HH Song Rinpoche was born in Mang-sang, Kham, Eastern Tibet in 1904. He went to Lhasa when he was eleven years old to study at Shar-tsé where he became renowned as irrefutable in debate. After graduating as a Lharampa Geshé at the age of twenty-five he moved to the Gyütö Tantric College (with which Ngak’chang Rinpoche had connection after receiving Vajrabhairava empowerment from Song Rinpoche). Song Rinpoche was a regarded as an extremely strong and wrathful Lama by many.
Ngak’chang Rinpoche—who remembers him as being extremely kindly and gentle—commented:
I was always deeply impressed by Kyabjé Song Rinpoche’s deep kindness and tolerance. He was devoid of all sectarianism – as evidenced by his generous and affectionate treatment of a young western Nyingma ngakpa. He showed great delight at my large gÇod damaru and promised to give me teachings on gÇod when I next saw him. Sadly he passed away before this was possible – but his encouragement with practice always remains with me. Song Rinpoche told me that the empowerment of Vajrabhairava I had received from him was seamless with the Nyingma practices and that I could practise either and maintain my vows perfectly. I was later able to be of help to Ngala Nor’dzin Pamo through this means and through the practices she had received.
Song Rinpoche was impeccable in his knowledge of Vajrayana art and ritual, and was famous for his powerful magical activities through wrathful practice. From 1946 to 1959 Song Rinpoche travelled between Gompas in Tibet, removing hindrances, performing Vajrayana rites, and giving empowerments. At Gaden, Déchen, Maldo, Chhé-kka, and Zibug – and many other areas – he converted powerful local spirits who had malignantly infested both livestock and human inhabitants. His power to draw on or cut off rain, and his power to prevent hailstorms was known to many.

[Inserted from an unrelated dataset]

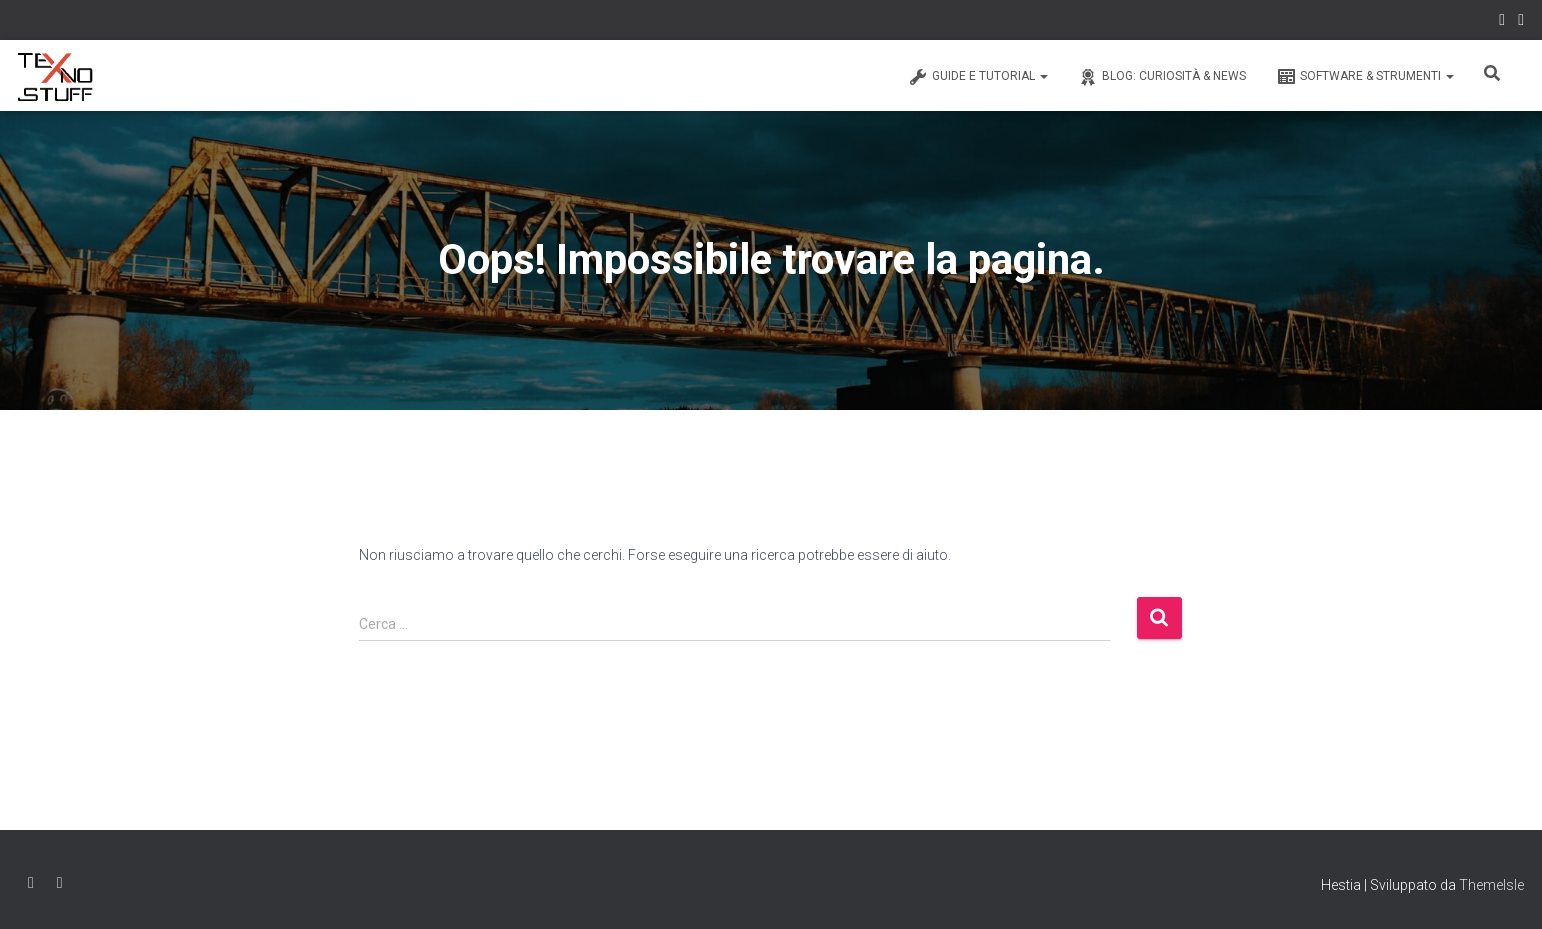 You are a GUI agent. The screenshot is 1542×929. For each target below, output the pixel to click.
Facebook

Ngak’chang Rinpoche comments:
Song Rinpoche once made a frog from clay filled with mantras on tiny paper rolls. He had authenticated it through wrathful rites, and whenever hailstorms seemed imminent the frog moved and looked in the direction of the hailstorms. This infallibly prevented hail in the fields of the village where the frog was kept. I asked Kyabjé Song Rinpoche about this frog and he laughed long and loud. He looked at me with a twinkle in his eye and said ‘I think you like frogs. They are good luck to you. I see this.’ I have always remembered that – it was a strange and delightful moment.
He was appointed as principal at the Institute of Higher Tibetan Studies at Varanasi, but after his office was completed, he moved to Shar-tsé which had been re-established in Mundgod, South India.
HH Song Rinpoche first came to teach in the West in 1978, at the request of Lama Yeshé. Thousands of Westerners received teachings from him, both in the West and in India.
HH Song Rinpoche attained parinirvana on Thursday the 15th of November 1984, at his Gompa of Shar-tsé. His last function at Shar-tsé was to preside over the verification of the reincarnation of his Lama, HH Tri’chang Rinpoche. Soon afterwards he passed away – without warning and displaying no signs of illness. It was discovered later that HH Song Rinpoche had noted the exact date and time of his death in his diary weeks prior to his death. He was cremated on the 19th of November and relics were discovered in his chörten six days later. His skull was found undamaged by fire and intact among his cremation ashes. Between the two hollow metal dishes of the cremation hearth many relic pills were discovered.
HH Song Rinpoche’s current incarnation was born in the Kulu Valley of Himachal Pradesh in the Himalayan foothills of Northern India and enthroned at Shar-tsé monastery.